Project Overview

In this project, we create a database schema in Postgres and build an ETL pipeline using Python.

A startup collects songs and user activity on their music streaming app. The analytics team wants to know what songs users are listening to. The data resides in a directory of JSON logs on user activity, as well as a directory with JSON metadata on the songs in their app.
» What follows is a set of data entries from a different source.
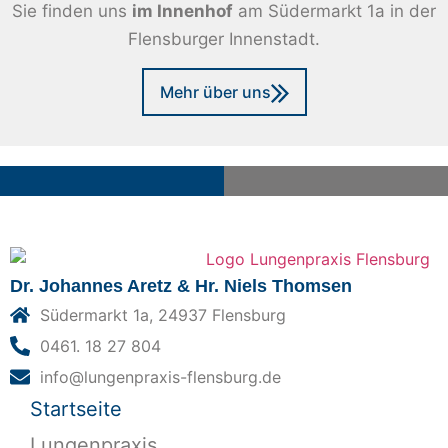
Sie finden uns
im Innenhof
am Südermarkt 1a in der
Flensburger Innenstadt.
Mehr über uns
Dr. Johannes Aretz & Hr. Niels Thomsen
Südermarkt 1a, 24937 Flensburg
0461. 18 27 804
info@lungenpraxis-flensburg.de
Startseite
Lungenpraxis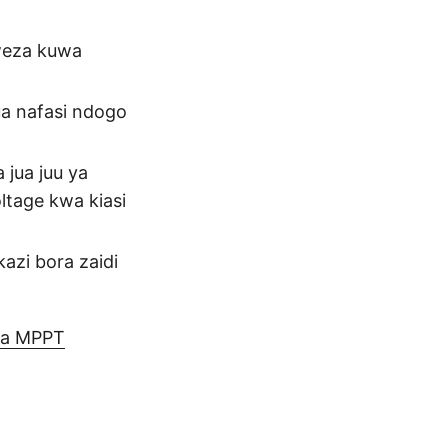
aweza kuwa
ua nafasi ndogo
 jua juu ya
oltage kwa kiasi
azi bora zaidi
 wa MPPT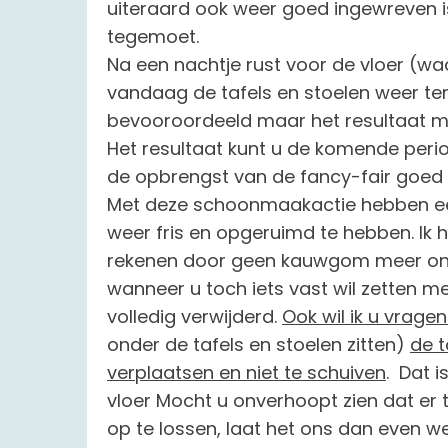
uiteraard ook weer goed ingewreven is
tegemoet.
Na een nachtje rust voor de vloer (w
vandaag de tafels en stoelen weer ter
bevooroordeeld maar het resultaat mag
Het resultaat kunt u de komende perio
de opbrengst van de fancy-fair goed 
Met deze schoonmaakactie hebben e
weer fris en opgeruimd te hebben. I
rekenen door geen kauwgom meer onde
wanneer u toch iets vast wil zetten me
volledig verwijderd.
Ook wil ik u vrage
onder de tafels en stoelen zitten)
de t
verplaatsen en niet te schuiven
. Dat 
vloer Mocht u onverhoopt zien dat er toc
op te lossen, laat het ons dan even w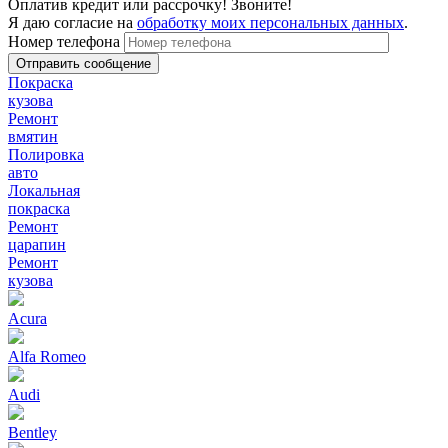
Оплатив кредит или рассрочку! Звоните!
Я даю согласие на
обработку моих персональных данных
.
Номер телефона
Покраска
кузова
Ремонт
вмятин
Полировка
авто
Локальная
покраска
Ремонт
царапин
Ремонт
кузова
Acura
Alfa Romeo
Audi
Bentley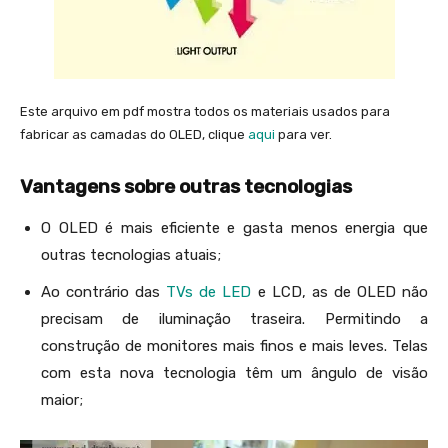
Este arquivo em pdf mostra todos os materiais usados para
fabricar as camadas do OLED, clique
aqui
para ver.
Vantagens sobre outras tecnologias
O OLED é mais eficiente e gasta menos energia que
outras tecnologias atuais;
Ao contrário das
TVs de LED
e LCD, as de OLED não
precisam de iluminação traseira. Permitindo a
construção de monitores mais finos e mais leves. Telas
com esta nova tecnologia têm um ângulo de visão
maior;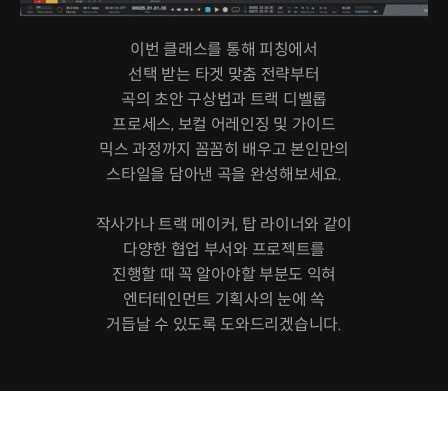
이번 클래스를 통해 피칭에서
선택 받는 타겟 맞춤 전략부터
곡의 초안 구상법과 트랙 디벨롭
프로세스, 보컬 어레인징 및 가이드
믹스 과정까지 꼼꼼히 배우고 본인만의
스타일을 담아낸 곡을 완성해보세요.
작사가나 트랙 메이커, 탑 라이너와 같이
다양한 협업 부서와 프로젝트를
진행할 때 꼭 알아야할 부분도 익혀
엔터테인먼트 기획사의 눈에 쏙
거듭날 수 있도록 도와드리겠습니다.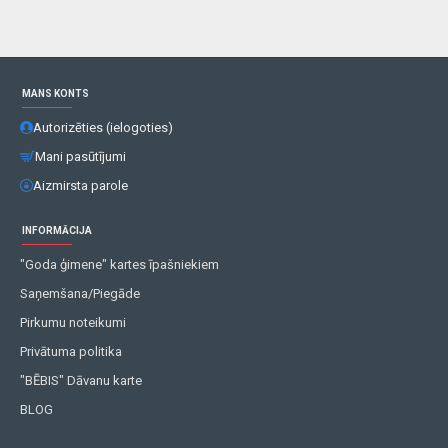
MANS KONTS
Autorizēties (ielogoties)
Mani pasūtījumi
Aizmirsta parole
INFORMĀCIJA
"Goda ģimene" kartes īpašniekiem
Saņemšana/Piegāde
Pirkumu noteikumi
Privātuma politika
"BĒBIS" Dāvanu karte
BLOG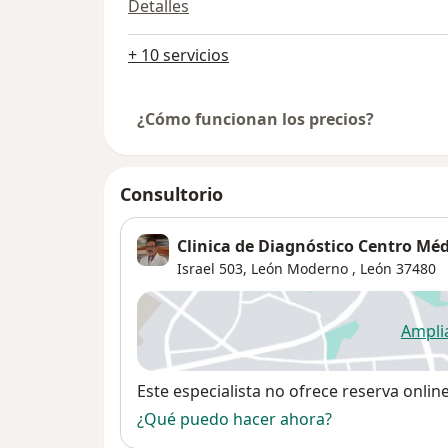
Detalles
+ 10 servicios
¿Cómo funcionan los precios?
Consultorio
Clinica de Diagnóstico Centro Mé
Israel 503,
León Moderno
,
León
37480
Ampli
se
Disponibilidad
Este especialista no ofrece reserva onlin
¿Qué puedo hacer ahora?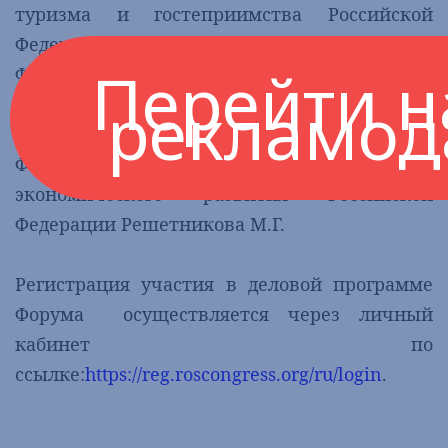
туризма и гостеприимства Российской
Федерации. В рамках деловой программы
Перейти н
Форума запланирован ряд важных
рекламод
мероприятий с участием Заместителя
Председателя Правительства Российской
Федерации Чернышенко Д.Н. и Министра
экономического развития Российской
Федерации Решетникова М.Г.
Регистрация участия в деловой программе
Форума осуществляется через личный
кабинет по
ссылке:
https://reg.roscongress.org/ru/login
.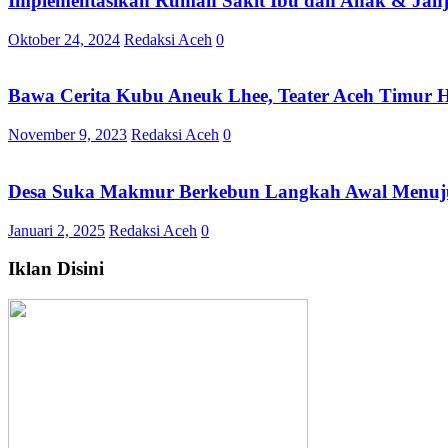
Implementasikan Rumah Sakit Ibu dan Anak & Janji
Oktober 24, 2024
Redaksi Aceh
0
Bawa Cerita Kubu Aneuk Lhee, Teater Aceh Timur 
November 9, 2023
Redaksi Aceh
0
Desa Suka Makmur Berkebun Langkah Awal Menuj
Januari 2, 2025
Redaksi Aceh
0
Iklan Disini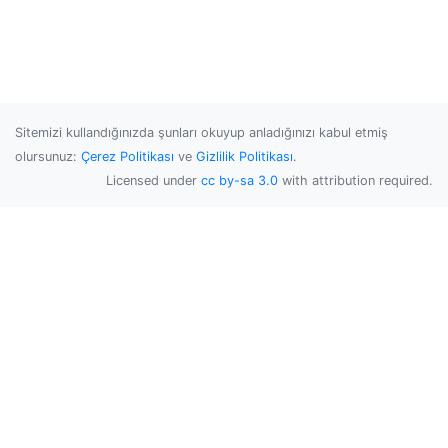
Sitemizi kullandığınızda şunları okuyup anladığınızı kabul etmiş
olursunuz:
Çerez Politikası
ve
Gizlilik Politikası
.
Licensed under
cc by-sa 3.0
with attribution required.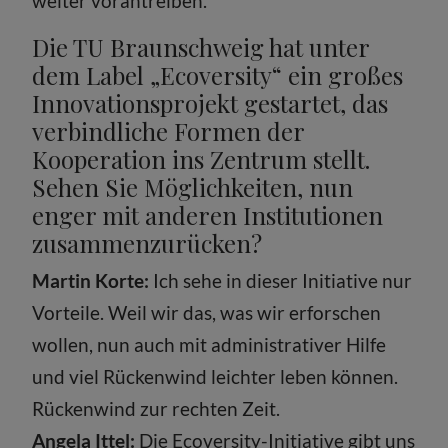
weiter vorantreiben.
Die TU Braunschweig hat unter
dem Label „Ecoversity“ ein großes
Innovationsprojekt gestartet, das
verbindliche Formen der
Kooperation ins Zentrum stellt.
Sehen Sie Möglichkeiten, nun
enger mit anderen Institutionen
zusammenzurücken?
Martin Korte:
Ich sehe in dieser Initiative nur
Vorteile. Weil wir das, was wir erforschen
wollen, nun auch mit administrativer Hilfe
und viel Rückenwind leichter leben können.
Rückenwind zur rechten Zeit.
Angela Ittel:
Die Ecoversity-Initiative gibt uns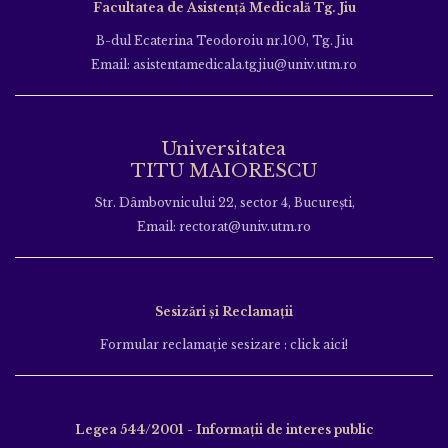
Facultatea de Asistență Medicală Tg. Jiu
B-dul Ecaterina Teodoroiu nr.100, Tg. Jiu
Email: asistentamedicala.tgjiu@univ.utm.ro
Universitatea
TITU MAIORESCU
Str. Dâmbovnicului 22, sector 4, București,
Email: rectorat@univ.utm.ro
Sesizări și Reclamații
Formular reclamație sesizare : click aici!
Legea 544/2001 - Informații de interes public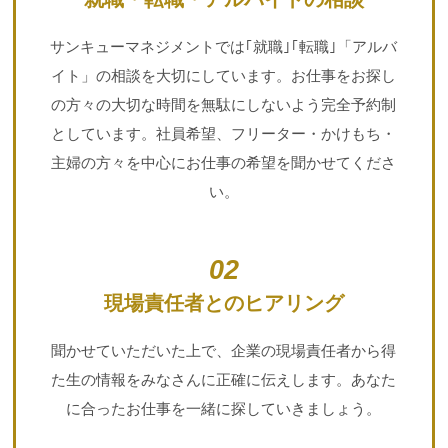
サンキューマネジメントでは｢就職｣｢転職｣「アルバ
イト」の相談を大切にしています。お仕事をお探し
の方々の大切な時間を無駄にしないよう完全予約制
としています。社員希望、フリーター・かけもち・
主婦の方々を中心にお仕事の希望を聞かせてくださ
い。
02
現場責任者とのヒアリング
聞かせていただいた上で、企業の現場責任者から得
た生の情報をみなさんに正確に伝えします。あなた
に合ったお仕事を一緒に探していきましょう。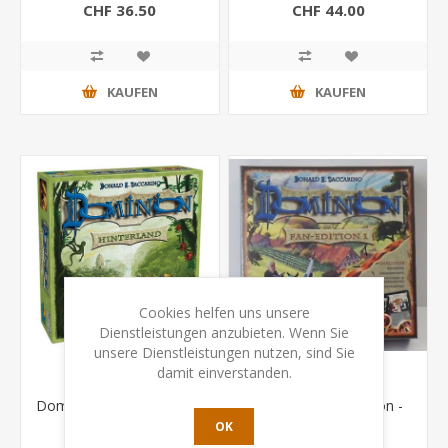
Grande Games)
CHF 36.50
CHF 44.00
KAUFEN
KAUFEN
Cookies helfen uns unsere
Dienstleistungen anzubieten. Wenn Sie
unsere Dienstleistungen nutzen, sind Sie
damit einverstanden.
Dominion - Hinterland - 5.
Dominion Fan-Edition -
Erweiterung
Erweiterung mit
OK
veredelten Karten (Rio
CHF 44.00
CHF 38.50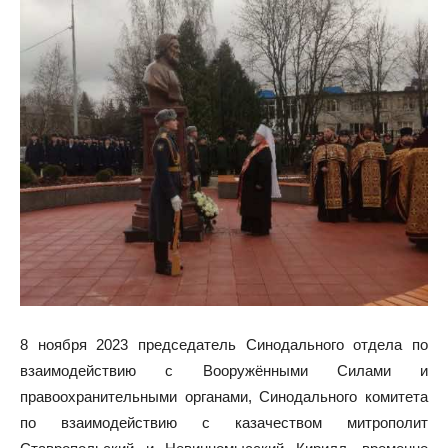
8 ноября 2023 председатель Синодального отдела по
взаимодействию с Вооружёнными Силами и
правоохранительными органами, Синодального комитета
по взаимодействию с казачеством митрополит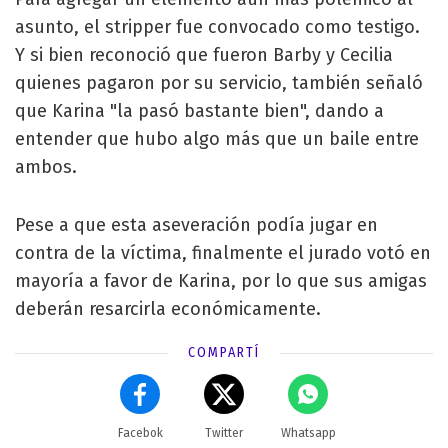
asunto, el stripper fue convocado como testigo.
Y si bien reconoció que fueron Barby y Cecilia
quienes pagaron por su servicio, también señaló
que Karina "la pasó bastante bien", dando a
entender que hubo algo más que un baile entre
ambos.
Pese a que esta aseveración podía jugar en
contra de la víctima, finalmente el jurado votó en
mayoría a favor de Karina, por lo que sus amigas
deberán resarcirla económicamente.
COMPARTÍ
Facebok
Twitter
Whatsapp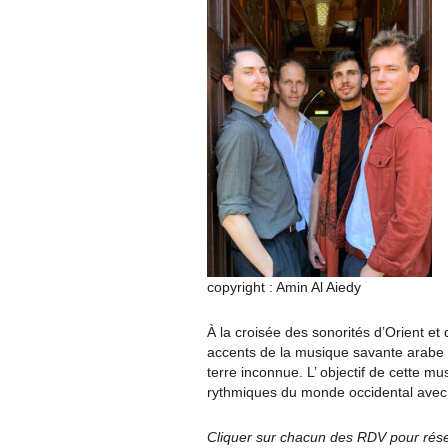
copyright : Amin Al Aiedy
À la croisée des sonorités d’Orient et
accents de la musique savante arabe 
terre inconnue. L’ objectif de cette 
rythmiques du monde occidental avec l’
Cliquer sur chacun des RDV pour rés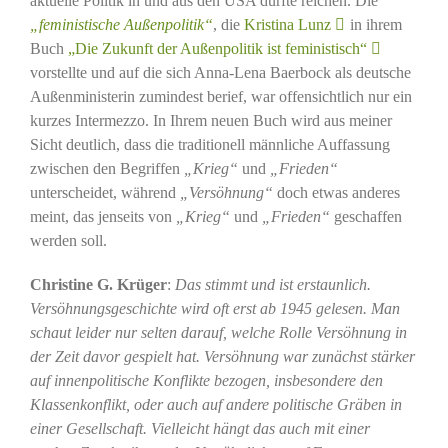
aktuelle Politik in und aus den USA dürfte reichen. Die
„feministische Außenpolitik“
, die
Kristina Lunz
in ihrem
Buch
„Die Zukunft der Außenpolitik ist feministisch“
vorstellte und auf die sich Anna-Lena Baerbock als deutsche
Außenministerin zumindest berief, war offensichtlich nur ein
kurzes Intermezzo. In Ihrem neuen Buch wird aus meiner
Sicht deutlich, dass die traditionell männliche Auffassung
zwischen den Begriffen
„Krieg“
und
„Frieden“
unterscheidet, während
„Versöhnung“
doch etwas anderes
meint, das jenseits von
„Krieg“
und
„Frieden“
geschaffen
werden soll.
Christine G. Krüger
:
Das stimmt und ist erstaunlich.
Versöhnungsgeschichte wird oft erst ab 1945 gelesen. Man
schaut leider nur selten darauf, welche Rolle Versöhnung in
der Zeit davor gespielt hat. Versöhnung war zunächst stärker
auf innenpolitische Konflikte bezogen, insbesondere den
Klassenkonflikt, oder auch auf andere politische Gräben in
einer Gesellschaft. Vielleicht hängt das auch mit einer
The first dataset (in folder data) is a subset of real data from the Million Song Dataset.

Database Schema

Step 1: Setup the Environment

Set environments variables:

PGHOSTADDR with the IP address of the Postgres host, and PGPASSWORD with the password

Clone the repo:

https://github.com/mhaywardhill/Song-Play-Analysis.git

Setup the Python virtual environment:

      conda create -n sparkify python=3.6
      conda activate sparkify
      pip install -r requirements.txt

Step 2: Run the ETL

Create database sparkifdb and database schema:

python ./create_tables.py

Run the ETL:

python ./etl.py

Project Files

sql_queries.py: Contains SQL queries for dropping and creating the fact and dimension tables. Also, it contains the SQL queries to load the dimensions.

create_tables.py: Contains code for creating the sparkifydb database, and the database schema (the tables).

etl.py: Runs the Python ETL.

Manual_ETL.ipynb: Jupyter notebook to manually run the ETL step-by-step.